After the end of the Second World War in May 1945, the line was permanently closed to traffic at the border. Rail services between Cheb and Slapany were maintained until 1967. The line in Bavaria continued to be operated for forty years.

On 30 May 1986 Deutsche Bundesbahn closed passenger services, which at times had had more than ten pairs of trains per day. Freight operations ended to Waldsassen on 10 October 1994 and to Mitterteich officially on 1 January 2000. The Federal Railway Authority (Eisenbahn-Bundesamt) approved the closure of the Mitterteich–Waldsassen section on 1 August 1995 and it took place on 5 November 1995. On 31 January 2000 this was followed by approval for the closure of part of the Wiesau–Mitterteich section from 3.6 km from Mitterteich and this was completed on 19 March 2000.

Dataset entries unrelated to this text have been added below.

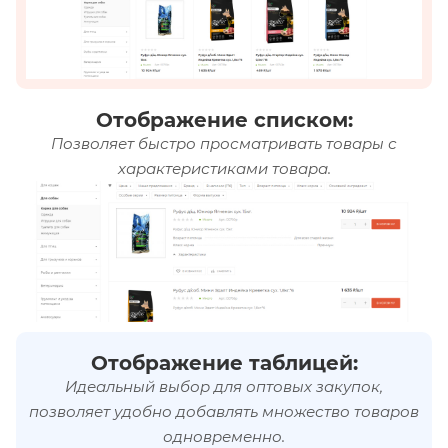
Отображение списком:
Позволяет быстро просматривать товары с
характеристиками товара.
Отображение таблицей:
Идеальный выбор для оптовых закупок,
позволяет удобно добавлять множество товаров
одновременно.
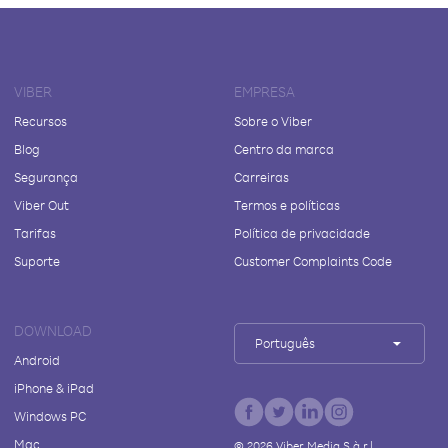
VIBER
EMPRESA
Recursos
Sobre o Viber
Blog
Centro da marca
Segurança
Carreiras
Viber Out
Termos e políticas
Tarifas
Política de privacidade
Suporte
Customer Complaints Code
DOWNLOAD
Português
Android
iPhone & iPad
Windows PC
Mac
©
2026
Viber Media S.à r.l.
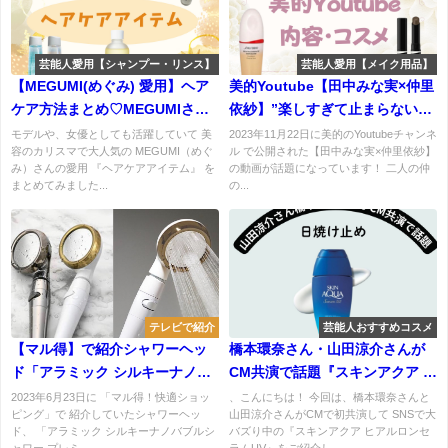
芸能人愛用【シャンプー・リンス】
芸能人愛用【メイク用品】
【MEGUMI(めぐみ) 愛用】ヘア
美的Youtube【田中みな実×仲里
ケア方法まとめ♡MEGUMIさん
依紗】”楽しすぎて止まらない！
こだわりのヘアケアアイテムと
素顔のビューティトーク”紹介の
モデルや、女優としても活躍していて 美
2023年11月22日に美的のYoutubeチャンネ
容のカリスマで大人気の MEGUMI（めぐ
ル で公開された【田中みな実×仲里依紗】
は？
アイテム・内容まとめ♪
み）さんの愛用 『ヘアケアアイテム』 を
の動画が話題になっています！ 二人の仲
まとめてみました...
の...
テレビで紹介
芸能人おすすめコスメ
【マル得】で紹介シャワーヘッ
橋本環奈さん・山田涼介さんが
ド「アラミック シルキーナノバ
CM共演で話題『スキンアクア ヒ
ブルシャワー プレミアム」 口コ
アルロンセラムUV』でうるおい
2023年6月23日に 「マル得！快適ショッ
、こんにちは！ 今回は、橋本環奈さんと
ピング」で 紹介していたシャワーヘッ
山田涼介さんがCMで初共演して SNSで大
ミは？
UVケアをゲット！【2025年夏プ
ド、 「アラミック シルキーナノバブルシ
バズり中の『スキンアクア ヒアルロンセ
チプラ神日焼け止め】
ャワー プレミ...
ラムUV』をご紹介し...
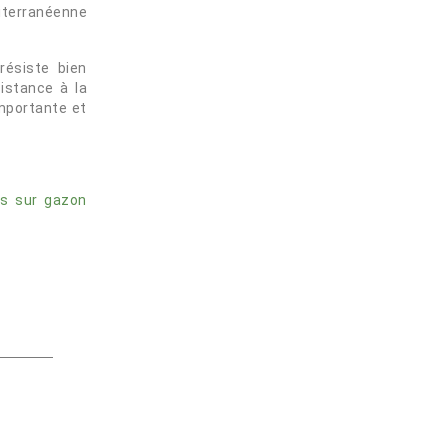
iterranéenne
résiste bien
istance à la
mportante et
is sur gazon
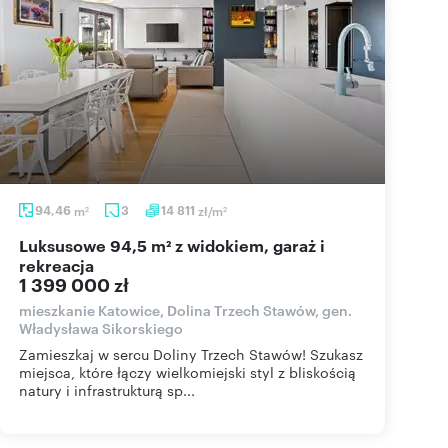
94,46
m
3
14 811
zł/m
2
2
Luksusowe 94,5 m² z widokiem, garaż i
rekreacja
1 399 000 zł
mieszkanie Katowice, Dolina Trzech Stawów, gen.
Władysława Sikorskiego
Zamieszkaj w sercu Doliny Trzech Stawów! Szukasz
miejsca, które łączy wielkomiejski styl z bliskością
natury i infrastrukturą sp...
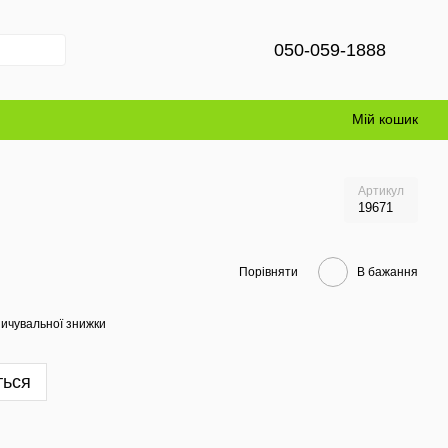
050-059-1888
Мій кошик
Артикул
19671
Порівняти
В бажання
ичувальної знижки
ться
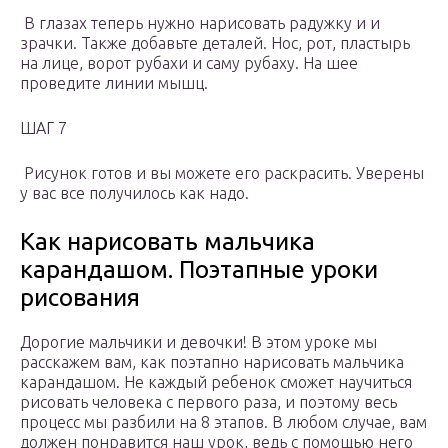
В глазах теперь нужно нарисовать радужку и и
зрачки. Также добавьте деталей. Нос, рот, пластырь
на лице, ворот рубахи и саму рубаху. На шее
проведите линии мышц.
ШАГ 7
Рисунок готов и вы можете его раскрасить. Уверены
у вас все получилось как надо.
Как нарисовать мальчика
карандашом. Поэтапные уроки
рисования
Дорогие мальчики и девочки! В этом уроке мы
расскажем вам, как поэтапно нарисовать мальчика
карандашом. Не каждый ребенок сможет научиться
рисовать человека с первого раза, и поэтому весь
процесс мы разбили на 8 этапов. В любом случае, вам
должен понравится наш урок, ведь с помощью него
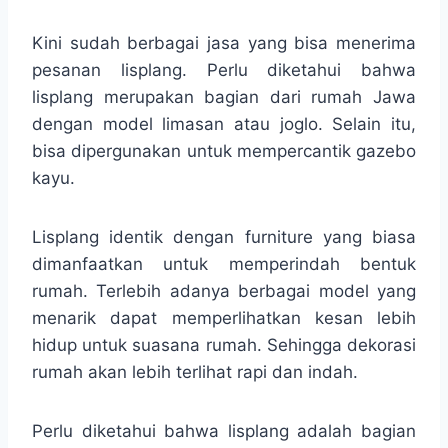
Kini sudah berbagai jasa yang bisa menerima
pesanan lisplang. Perlu diketahui bahwa
lisplang merupakan bagian dari rumah Jawa
dengan model limasan atau joglo. Selain itu,
bisa dipergunakan untuk mempercantik gazebo
kayu.
Lisplang identik dengan furniture yang biasa
dimanfaatkan untuk memperindah bentuk
rumah. Terlebih adanya berbagai model yang
menarik dapat memperlihatkan kesan lebih
hidup untuk suasana rumah. Sehingga dekorasi
rumah akan lebih terlihat rapi dan indah.
Perlu diketahui bahwa lisplang adalah bagian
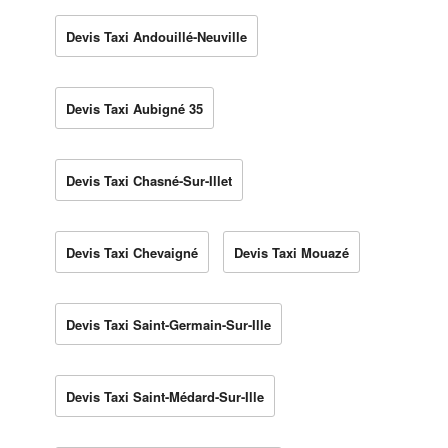
Devis Taxi Andouillé-Neuville
Devis Taxi Aubigné 35
Devis Taxi Chasné-Sur-Illet
Devis Taxi Chevaigné
Devis Taxi Mouazé
Devis Taxi Saint-Germain-Sur-Ille
Devis Taxi Saint-Médard-Sur-Ille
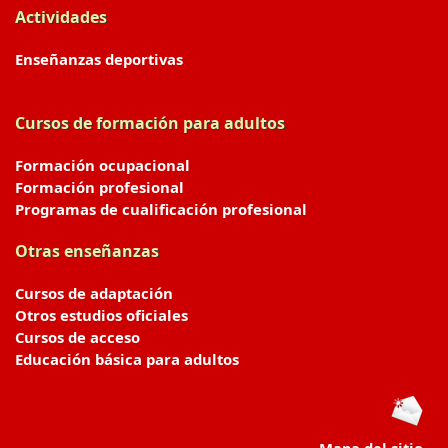
Actividades
Enseñanzas deportivas
Cursos de formación para adultos
Formación ocupacional
Formación profesional
Programas de cualificación profesional
Otras enseñanzas
Cursos de adaptación
Otros estudios oficiales
Cursos de acceso
Educación básica para adultos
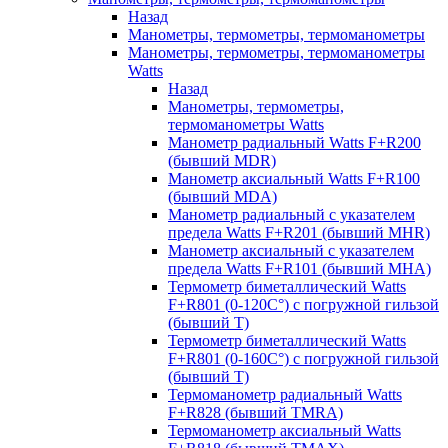
Назад
Манометры, термометры, термоманометры
Манометры, термометры, термоманометры
Watts
Назад
Манометры, термометры,
термоманометры Watts
Манометр радиальный Watts F+R200
(бывший MDR)
Манометр аксиальный Watts F+R100
(бывший MDA)
Манометр радиальный с указателем
предела Watts F+R201 (бывший MHR)
Манометр аксиальный с указателем
предела Watts F+R101 (бывший MHA)
Термометр биметаллический Watts
F+R801 (0-120С°) с погружной гильзой
(бывший T)
Термометр биметаллический Watts
F+R801 (0-160С°) с погружной гильзой
(бывший T)
Термоманометр радиальный Watts
F+R828 (бывший TMRA)
Термоманометр аксиальный Watts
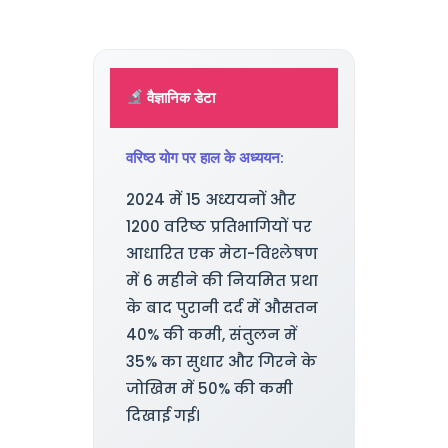
वैज्ञानिक डेटा
वरिष्ठ योग पर हाल के अध्ययन:
2024 में 15 अध्ययनों और
1200 वरिष्ठ प्रतिभागियों पर
आधारित एक मेटा-विश्लेषण
में 6 महीने की नियमित प्रथा
के बाद पुरानी दर्द में औसतन
40% की कमी, संतुलन में
35% का सुधार और गिरने के
जोखिम में 50% की कमी
दिखाई गई।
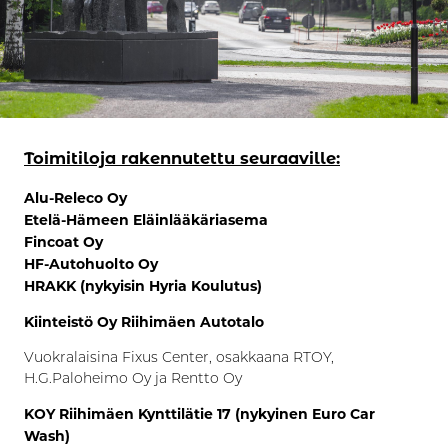
Toimitiloja rakennutettu seuraaville:
Alu-Releco Oy
Etelä-Hämeen Eläinlääkäriasema
Fincoat Oy
HF-Autohuolto Oy
HRAKK (nykyisin Hyria Koulutus)
Kiinteistö Oy Riihimäen Autotalo
Vuokralaisina Fixus Center, osakkaana RTOY,
H.G.Paloheimo Oy ja Rentto Oy
KOY Riihimäen Kynttilätie 17 (nykyinen Euro Car
Wash)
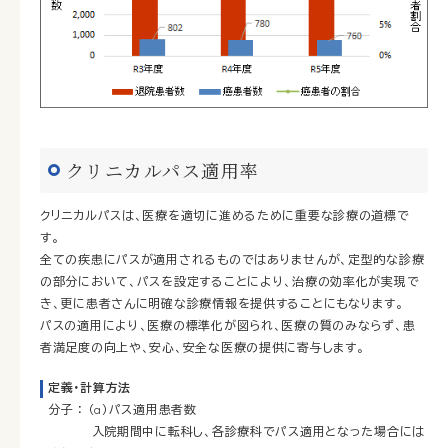
クリニカルパス適用率
クリニカルパスは、医療を適切に進めるために重要な診療の道標で
す。
全ての疾患にパスが適用されるものではありませんが、定型的な診療
の部分において、パスを設定することにより、治療の効率化が実現で
き、更に患者さんに明確な診療情報を提供することにもなります。
パスの適用により、医療の標準化が図られ、医療の質のみならず、患
者満足度の向上や、安心、安全な医療の提供に寄与します。
定義・計算方法
分子 ： （a）パス適用患者数
入院期間中に転科し、各診療科でパス適用となった場合には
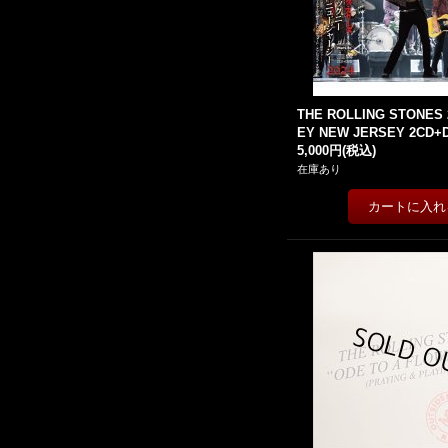
THE ROLLING STONES 
EY NEW JERSEY 2CD+
5,000円
(税込)
在庫あり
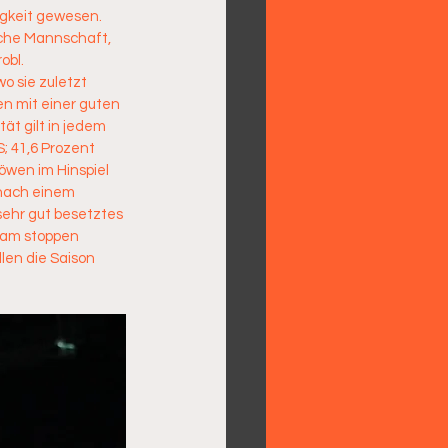
igkeit gewesen. 
iche Mannschaft, 
bl. 
 sie zuletzt 
n mit einer guten 
t gilt in jedem 
S; 41,6 Prozent 
öwen im Hinspiel 
 nach einem 
sehr gut besetztes 
Team stoppen 
len die Saison 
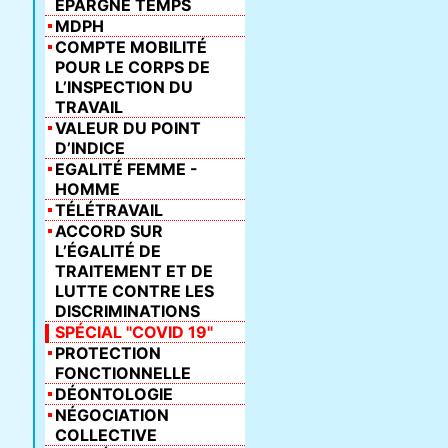
ÉPARGNE TEMPS
MDPH
COMPTE MOBILITÉ
POUR LE CORPS DE
L’INSPECTION DU
TRAVAIL
VALEUR DU POINT
D’INDICE
EGALITÉ FEMME -
HOMME
TÉLÉTRAVAIL
ACCORD SUR
L’ÉGALITÉ DE
TRAITEMENT ET DE
LUTTE CONTRE LES
DISCRIMINATIONS
SPÉCIAL "COVID 19"
PROTECTION
FONCTIONNELLE
DÉONTOLOGIE
NÉGOCIATION
COLLECTIVE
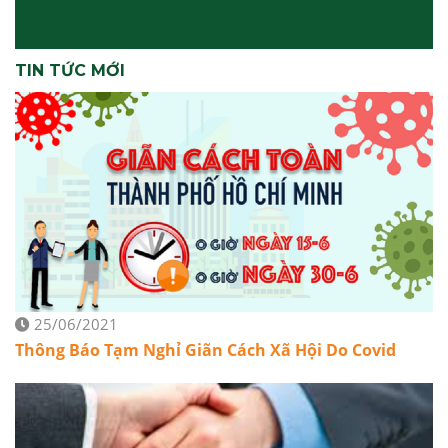
TIN TỨC MỚI
25/06/2021
Thông Báo Tạm Nghỉ Giãn Cách Xã Hội Do Covid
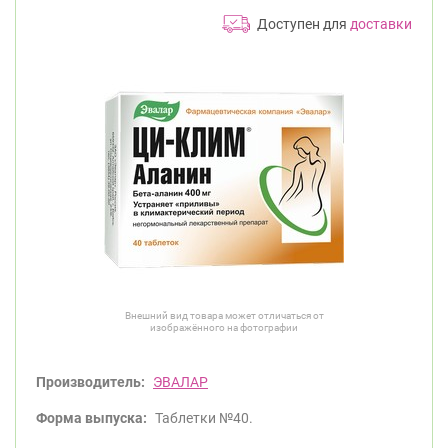
Доступен для
доставки
Внешний вид товара может отличаться от
изображённого на фотографии
Производитель:
ЭВАЛАР
Форма выпуска:
Таблетки №40.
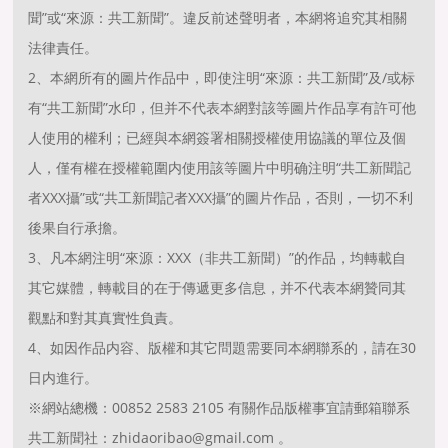
聞”或“來源：共工新聞”。違反前述聲明者，本網将追究其相關
法律責任。
2、本網所有的圖片作品中，即使注明“來源：共工新聞”及/或标
有“共工新聞”水印，但并不代表本網對該等圖片作品享有許可他
人使用的權利；已經與本網簽署相關授權使用協議的單位及個
人，僅有權在授權範圍内使用該等圖片中明确注明“共工新聞記
者XXX攝”或“共工新聞記者XXX攝”的圖片作品，否則，一切不利
後果自行承擔。
3、凡本網注明“來源：XXX（非共工新聞）”的作品，均轉載自
其它媒體，轉載目的在于傳遞更多信息，并不代表本網贊同其
觀點和對其真實性負責。
4、如因作品内容、版權和其它問題需要同本網聯系的，請在30
日内進行。
※網站總機：00852 2583 2105 有關作品版權事宜請郵箱聯系
共工新聞社：zhidaoribao@gmail.com 。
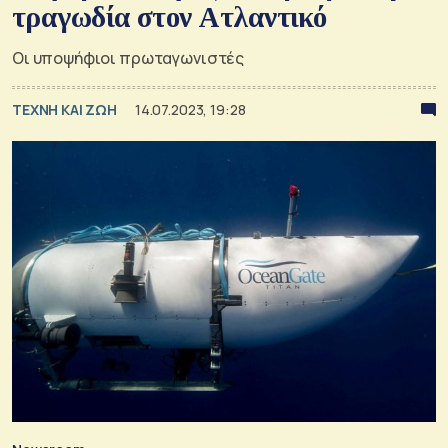
τραγωδία στον Ατλαντικό
Οι υποψήφιοι πρωταγωνιστές
TΕΧΝΗ ΚΑΙ ΖΩΗ
14.07.2023, 19:28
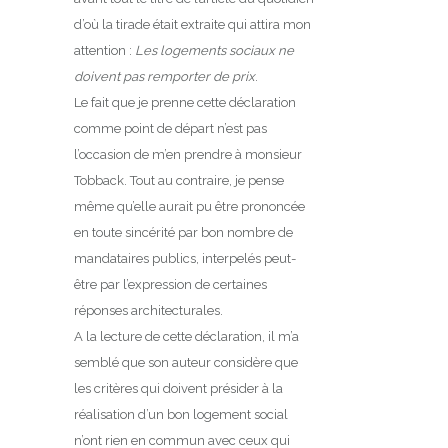
d’où la tirade était extraite qui attira mon
attention :
Les logements sociaux ne
doivent pas remporter de prix
.
Le fait que je prenne cette déclaration
comme point de départ n’est pas
l’occasion de m’en prendre à monsieur
Tobback. Tout au contraire, je pense
même qu’elle aurait pu être prononcée
en toute sincérité par bon nombre de
mandataires publics, interpelés peut-
être par l’expression de certaines
réponses architecturales.
A la lecture de cette déclaration, il m’a
semblé que son auteur considère que
les critères qui doivent présider à la
réalisation d’un bon logement social
n’ont rien en commun avec ceux qui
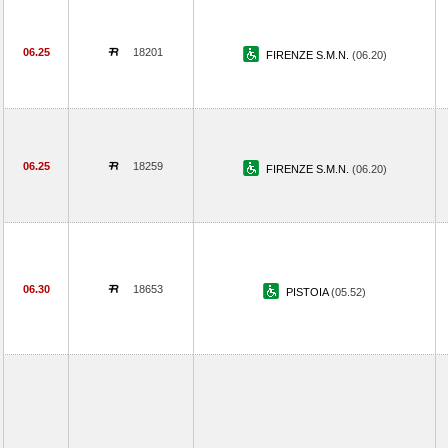
06.25
18201
FIRENZE S.M.N.
(06.20)
06.25
18259
FIRENZE S.M.N.
(06.20)
06.30
18653
PISTOIA
(05.52)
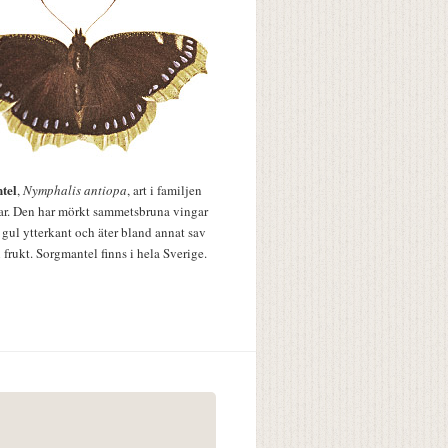
tel
,
Nymphalis antiopa
, art i familjen
lar. Den har mörkt sammetsbruna vingar
 gul ytterkant och äter bland annat sav
 frukt. Sorgmantel finns i hela Sverige.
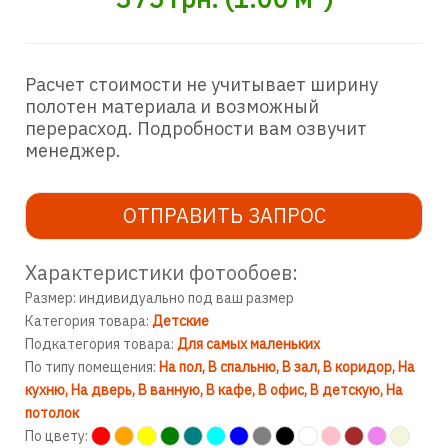
Расчет стоимости не учитывает ширину
полотен материала и возможный
перерасход. Подробности вам озвучит
менеджер.
ОТПРАВИТЬ ЗАПРОС
Характеристики фотообоев:
Размер: индивидуально под ваш размер
Категория товара:
Детские
Подкатегория товара:
Для самых маленьких
По типу помещения:
На пол
В спальню
В зал
В коридор
На
кухню
На дверь
В ванную
В кафе
В офис
В детскую
На
потолок
По цвету:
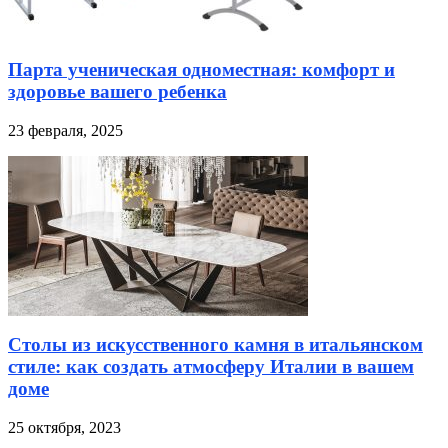
Парта ученическая одноместная: комфорт и
здоровье вашего ребенка
23 февраля, 2025
Столы из искусственного камня в итальянском
стиле: как создать атмосферу Италии в вашем
доме
25 октября, 2023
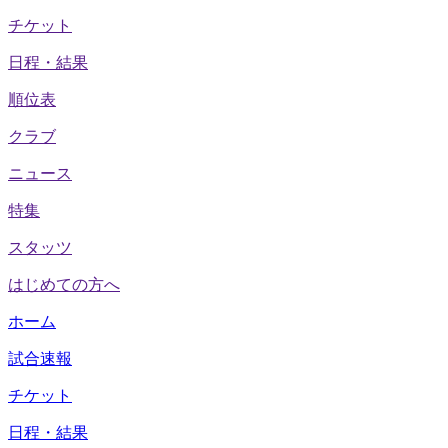
チケット
日程・結果
順位表
クラブ
ニュース
特集
スタッツ
はじめての方へ
ホーム
試合速報
チケット
日程・結果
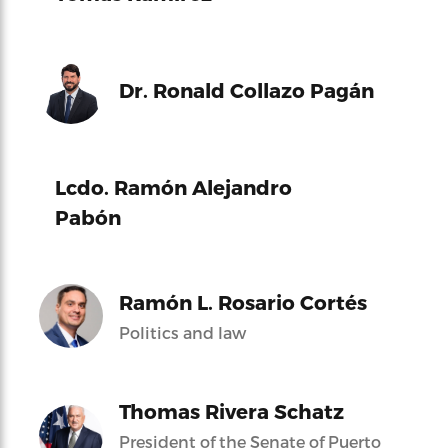
Dr. Ronald Collazo Pagán
Lcdo. Ramón Alejandro
Pabón
Ramón L. Rosario Cortés
Politics and law
Thomas Rivera Schatz
President of the Senate of Puerto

The remaining 3.6 km section from Wiesau to the siding of GRB Mitterteich (a nuclear waste storage facility) was converted into a siding to Wiesau station on 31 December 2000 and will continue to be used for freight as required by DB Schenker Rail Deutschland.

== Quarry railway ==
A 700 mm gauge Feldbahn railway was operated from the Steinmühle station by Bayerische Basalt AG to a quarry. After the end of basalt production the railway was closed on 31 October 1984.